Profiling tools generally answer the question where's all my time going?, and they answer this question by periodically sampling a running executable to see what it's doing at that point in time. When many samples are collected, they can be analyzed and tallied. Execution hotspots then show up as a large sample count: the application spent more time executing the hotspots. As expected, a higher sampling rate yields more precise results at the cost of a higher instrumentation overhead.
Recently I needed to answer a slightly diffent question: how quickly does THIS SPECIFIC function run?. A sampling profiler is both too much and too little here. Too much because I don't need to sample when the function of interest is not running, and too little because a very high sampling resolution may be necessary to report the timings with sufficient precision.
I looked around, and didn't see any available tools that solved this problem.
The perf
tool from the linux kernel does 99% of what is needed to construct
such a tool, so I wrote a simple tool that uses perf
to give me the facilities
I need: clockfunction
.
perf
is able to probe executables at entry points to a function and at
exit points of a function. Probing the entry is trivial, since the addresses
can be looked up in the symbol table or in the debug symbols. Probing the exit
is not trivial, since multiple ret
statements could be present. One could
either do some minor static analysis to find the ret
statements, or one could
look at the return address upon entry, and then dynamically place a probe there.
And if there're any non-local exits, these would both break. I'm not 100% sure,
but I suspect that perf
does neither, but instead uses some special hardware
to do this. In any case, I don't care: perf
allows me to probe function
returns somehow, and that's all I care about.

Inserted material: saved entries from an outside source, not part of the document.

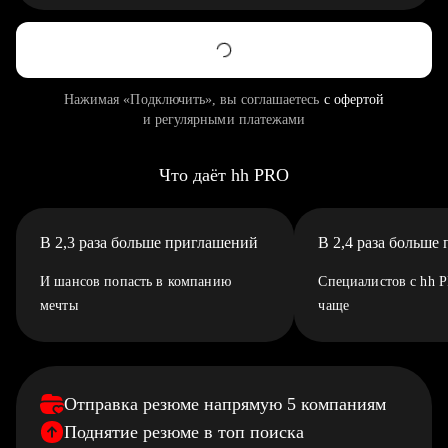
Нажимая «Подключить», вы соглашаетесь
с офертой
и регулярными платежами
Что даёт hh PRO
В 2,3 раза больше приглашений
В 2,4 раза больше
И шансов попасть в компанию
Специалистов с hh 
мечты
чаще
Отправка резюме напрямую 5 компаниям
Поднятие резюме в топ поиска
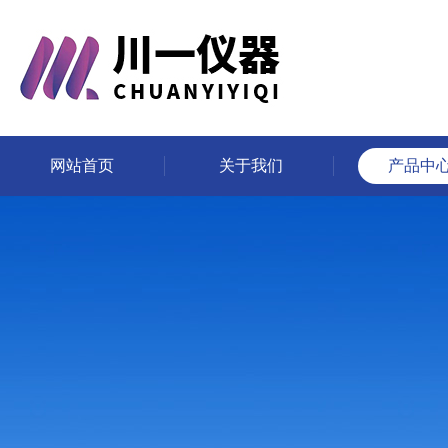
网站首页
关于我们
产品中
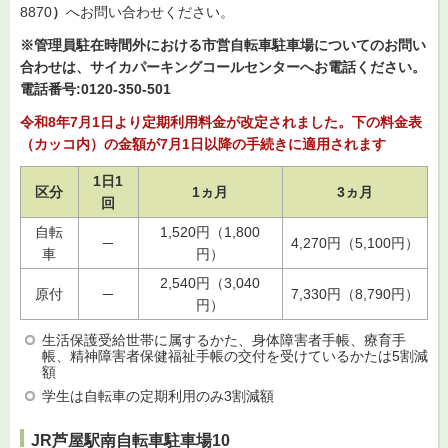
8870
）
へお問い合わせください。
※管理員駐在時間外における市営自転車駐車場についてのお問い
合わせは、サイカパーキングコールセンターへお電話ください。
電話番号:0120-350-501
令和8年7月1日より定期利用料金が改定されました。下の料金表
（カッコ内）の金額が7月1日以降の手続きに適用されます
1日1
区分
1ヵ月
3ヵ月
回
自転
1,520円（1,800
─
4,270円（5,100円）
車
円）
2,540円（3,040
原付
─
7,330円（8,790円）
円）
生活保護受給世帯に属するかた、身体障害者手帳、療育手
帳、精神障害者保健福祉手帳の交付を受けているかたは5割減
額
学生は自転車の定期利用のみ3割減額
JR芦屋駅南自転車駐車場10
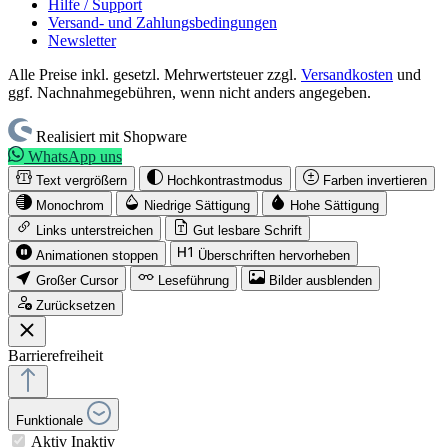
Hilfe / Support
Versand- und Zahlungsbedingungen
Newsletter
Alle Preise inkl. gesetzl. Mehrwertsteuer zzgl.
Versandkosten
und
ggf. Nachnahmegebühren, wenn nicht anders angegeben.
Realisiert mit Shopware
WhatsApp uns
Text vergrößern
Hochkontrastmodus
Farben invertieren
Monochrom
Niedrige Sättigung
Hohe Sättigung
Links unterstreichen
Gut lesbare Schrift
Animationen stoppen
Überschriften hervorheben
Großer Cursor
Leseführung
Bilder ausblenden
Zurücksetzen
Barrierefreiheit
Funktionale
Aktiv
Inaktiv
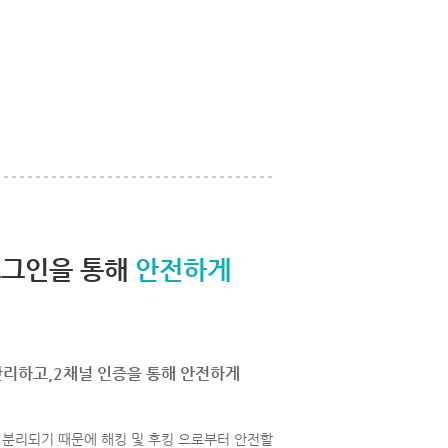
로그인을 통해
안전하게
관리하고,2채널 인증을 통해 안전하게
분리되기 때문에 해킹 및 후킹 으로부터 안전할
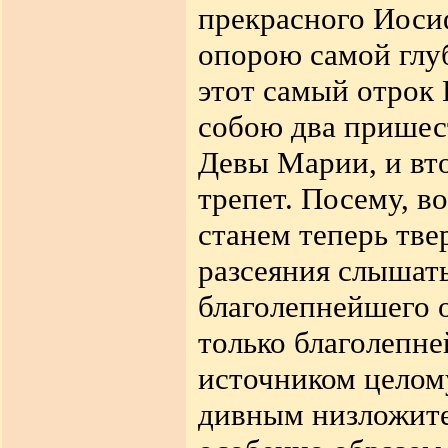
прекрасного Иоси
опорою самой глу
этот самый отрок 
собою два пришест
Девы Марии, и вто
трепет. Посему, 
станем теперь тве
разсеяния слышать
благолепнейшего о
только благолепн
источником целом
дивным низложите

After placing the probes, I run the executable being evaluated while perf
is
recording all probe crossings. When the executable exits, the probe log can be
analyzed to extract the timing information.
The clockfunction
tool automates this. Multiple functions can be sampled, with
each one specified as a func@lib
string (ltrace-style). func
is the name of
the function we care about. This could be a shell pattern to pick out multiple
functions. lib
is the ELF library or executable that contains this function;
must be an absolute path. An example:
$ ./clockfunction.py '*rand*'@/usr/bin/perl perl_run@/usr/bin/perl perl -e 'for $i (0..100000) { $s = rand(); }' # function mean min max stdev Ncalls ## All timings in seconds Perl_drand48_init_r 7.55896326154e-06 7.55896326154e-06 7.55896326154e-06 0.0 1 Perl_drand48_r 1.95271501819e-06 1.76404137164e-06 3.67719912902e-05 4.0105865074e-07 100001 Perl_pp_rand 5.23026800056e-06 4.78199217469e-06 0.000326015986502 1.71576428687e-06 100001 perl_run 0.662568764063 0.662568764063 0.662568764063 0.0 1
The table was re-spaced for readability. We see that the main perl application
took 0.66 seconds. And Perl_pp_rand
was called 100001 times, taking 5.23us
each time, on average, for a total of 0.523 seconds. A lower-level
Perl_drand48_r
function took about 1/3 of the time of Perl_pp_rand
. If one
cared about this detail of perl, this would be very interesting to know. And we
found it out without any compile-time instrumentation of our binary and without
even bothering to find out what the *rand*
functions area called.
Recursive or parallel invocations are supported so far as the mean and Ncalls will be reported correctly. The min, max and stdev of the timings will not be available, however.
This tool is a quick hack. This tool calls sudo
all over the place, which is
ugly. It's also probably not very robust to errors, and probably has other
issues. I'll probably clean things up as I go, but it works well already, and
it's done-enough for my present purposes.
License: released into the public domain; I'm giving up all copyright.